— Exercise brief —
Pictures stay out; please output the remaining data exactly.

— Input data —
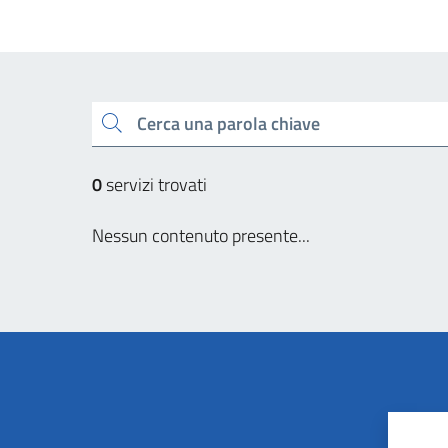
Cerca una parola chiave
0
servizi trovati
Nessun contenuto presente...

— Exercise answer —
Cerca una parola chiave
0
servizi trovati
Nessun contenuto presente...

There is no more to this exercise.